* [Collected data]
=== Begin Enclosure ===

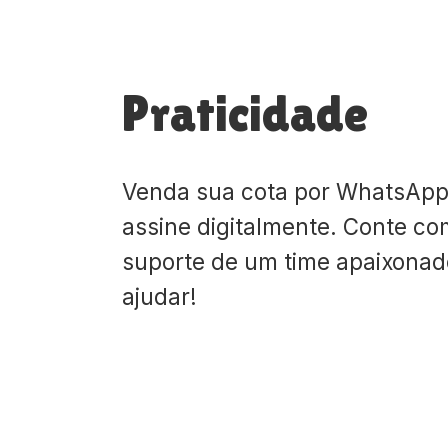
Praticidade
Venda sua cota por WhatsApp
assine digitalmente. Conte co
suporte de um time apaixona
ajudar!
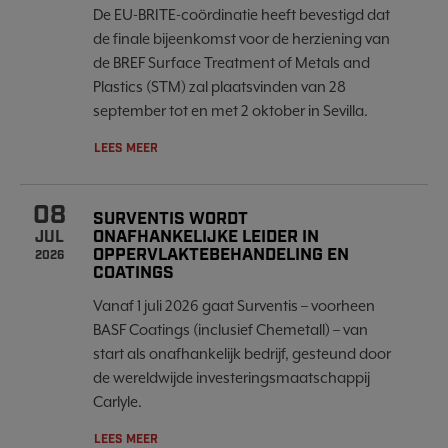
De EU-BRITE-coördinatie heeft bevestigd dat
de finale bijeenkomst voor de herziening van
de BREF Surface Treatment of Metals and
Plastics (STM) zal plaatsvinden van 28
september tot en met 2 oktober in Sevilla.
LEES MEER
08
SURVENTIS WORDT
ONAFHANKELIJKE LEIDER IN
JUL
OPPERVLAKTEBEHANDELING EN
2026
COATINGS
Vanaf 1 juli 2026 gaat Surventis – voorheen
BASF Coatings (inclusief Chemetall) – van
start als onafhankelijk bedrijf, gesteund door
de wereldwijde investeringsmaatschappij
Carlyle.
LEES MEER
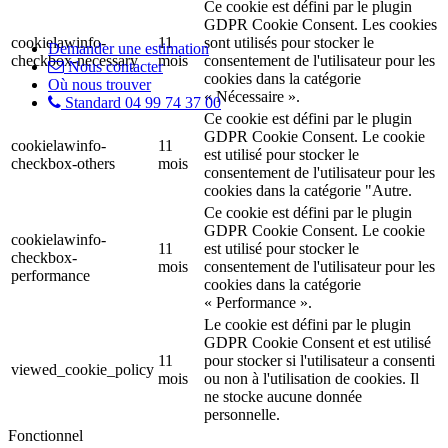
Ce cookie est défini par le plugin
GDPR Cookie Consent. Les cookies
cookielawinfo-
11
sont utilisés pour stocker le
Demander une estimation
checkbox-necessary
mois
consentement de l'utilisateur pour les
Nous contacter
cookies dans la catégorie
Où nous trouver
« Nécessaire ».
Standard 04 99 74 37 00
Ce cookie est défini par le plugin
GDPR Cookie Consent. Le cookie
cookielawinfo-
11
est utilisé pour stocker le
checkbox-others
mois
consentement de l'utilisateur pour les
cookies dans la catégorie "Autre.
Ce cookie est défini par le plugin
GDPR Cookie Consent. Le cookie
cookielawinfo-
11
est utilisé pour stocker le
checkbox-
mois
consentement de l'utilisateur pour les
performance
cookies dans la catégorie
« Performance ».
Le cookie est défini par le plugin
GDPR Cookie Consent et est utilisé
11
pour stocker si l'utilisateur a consenti
viewed_cookie_policy
mois
ou non à l'utilisation de cookies. Il
ne stocke aucune donnée
personnelle.
Fonctionnel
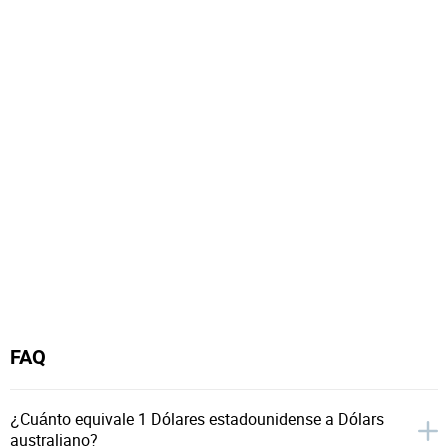
FAQ
¿Cuánto equivale 1 Dólares estadounidense a Dólars
australiano?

=== End Enclosure ===

* [WHAT YOU ARE ASKED TO DO]
Retype the records above word for word, from their first line through the line containing "SURVENTIS WORDT", and leave out every picture.

* [EXPECTED ANSWER]
Praticidade
Venda sua cota por WhatsApp
assine digitalmente. Conte co
suporte de um time apaixona
ajudar!
De EU-BRITE-coördinatie heeft bevestigd dat
de finale bijeenkomst voor de herziening van
de BREF Surface Treatment of Metals and
Plastics (STM) zal plaatsvinden van 28
september tot en met 2 oktober in Sevilla.
LEES MEER
08
SURVENTIS WORDT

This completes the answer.